Lula é um político de uma outra geração, de uma geração que vem das lutas sindicais, das greves do ABC paulista dos anos 80, do mundo do trabalho que já não existe mais e, sobretudo, do mundo analógico, não digital, não obstante seus esforços de atualização. Será um desafio extraordinário para ele fazer esse enfrentamento, pois além de estar trilhando um terreno novo, terá pela frente uma sociedade dividida, ainda muito polarizada, que continua a ser alimentada por fake News e instituições que ainda precisam provar o seu valor e a sua fidelidade à lei e à democracia.
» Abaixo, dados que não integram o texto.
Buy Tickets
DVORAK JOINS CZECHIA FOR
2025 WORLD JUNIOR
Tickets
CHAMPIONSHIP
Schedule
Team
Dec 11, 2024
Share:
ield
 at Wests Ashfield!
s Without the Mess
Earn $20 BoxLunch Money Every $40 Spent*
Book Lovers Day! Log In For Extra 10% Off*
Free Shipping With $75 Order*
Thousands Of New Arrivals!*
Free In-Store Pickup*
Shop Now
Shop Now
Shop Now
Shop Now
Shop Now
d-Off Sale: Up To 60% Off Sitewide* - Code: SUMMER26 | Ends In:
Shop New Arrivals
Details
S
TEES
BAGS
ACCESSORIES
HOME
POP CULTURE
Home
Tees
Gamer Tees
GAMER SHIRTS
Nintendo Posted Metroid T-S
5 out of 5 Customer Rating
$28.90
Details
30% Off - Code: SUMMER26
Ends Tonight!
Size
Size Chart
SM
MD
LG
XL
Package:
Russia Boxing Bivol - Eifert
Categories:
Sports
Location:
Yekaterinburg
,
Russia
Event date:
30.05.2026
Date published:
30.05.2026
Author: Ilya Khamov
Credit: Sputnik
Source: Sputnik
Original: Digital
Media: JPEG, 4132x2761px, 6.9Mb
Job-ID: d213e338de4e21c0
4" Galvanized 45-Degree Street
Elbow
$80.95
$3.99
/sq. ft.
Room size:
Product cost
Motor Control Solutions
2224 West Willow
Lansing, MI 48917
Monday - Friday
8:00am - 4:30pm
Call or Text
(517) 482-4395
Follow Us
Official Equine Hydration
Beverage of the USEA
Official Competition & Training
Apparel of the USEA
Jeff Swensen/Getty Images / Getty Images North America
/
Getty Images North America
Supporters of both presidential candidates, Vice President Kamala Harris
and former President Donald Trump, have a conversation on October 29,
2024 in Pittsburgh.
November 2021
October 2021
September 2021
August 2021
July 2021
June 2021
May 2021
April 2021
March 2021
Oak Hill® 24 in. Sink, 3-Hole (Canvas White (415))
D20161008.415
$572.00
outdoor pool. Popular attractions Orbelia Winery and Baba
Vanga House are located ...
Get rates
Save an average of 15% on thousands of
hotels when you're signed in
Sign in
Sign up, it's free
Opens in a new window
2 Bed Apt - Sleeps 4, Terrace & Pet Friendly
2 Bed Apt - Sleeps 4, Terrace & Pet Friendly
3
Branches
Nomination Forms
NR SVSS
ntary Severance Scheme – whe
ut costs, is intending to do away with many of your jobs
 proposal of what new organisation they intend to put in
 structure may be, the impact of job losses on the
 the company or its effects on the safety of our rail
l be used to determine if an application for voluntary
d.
Asssim como o Sherman do livro, Lula está mais preparado para enfrentar a demagogia, a mentira e o populismo, mas esse processo não parará por aí. Serão necessários muitos Lulas para enfrentar aquilo que a Lava Jato soube captar e cristalizar na sociedade: o ativismo jurídico e o punitivismo ao arrepio da lei e Bolsonaro na direita: o cinismo de se assumir racista, classista e excludente. A rigor o que sempre foi, mas que, contida pela lei e pelas instituições, mantinha-se no plano de uma certa normalidade das diferentes visões de mundo. Com o bolsonarismo essa contenção foi pro espaço e é, portanto, necessário fazer-lhe o enfrentamento, sem a possibilidade de acordos, anistias ou conciliações, mas com a pura e simples aplicação da lei, mediante a apuração e punição dos responsáveis pelos crimes cometidos ao longo dos últimos anos. Afinal, como já nos ensinou Bertrand Russel, a propósito do fascismo, é preciso ser intolerante com os intolerantes.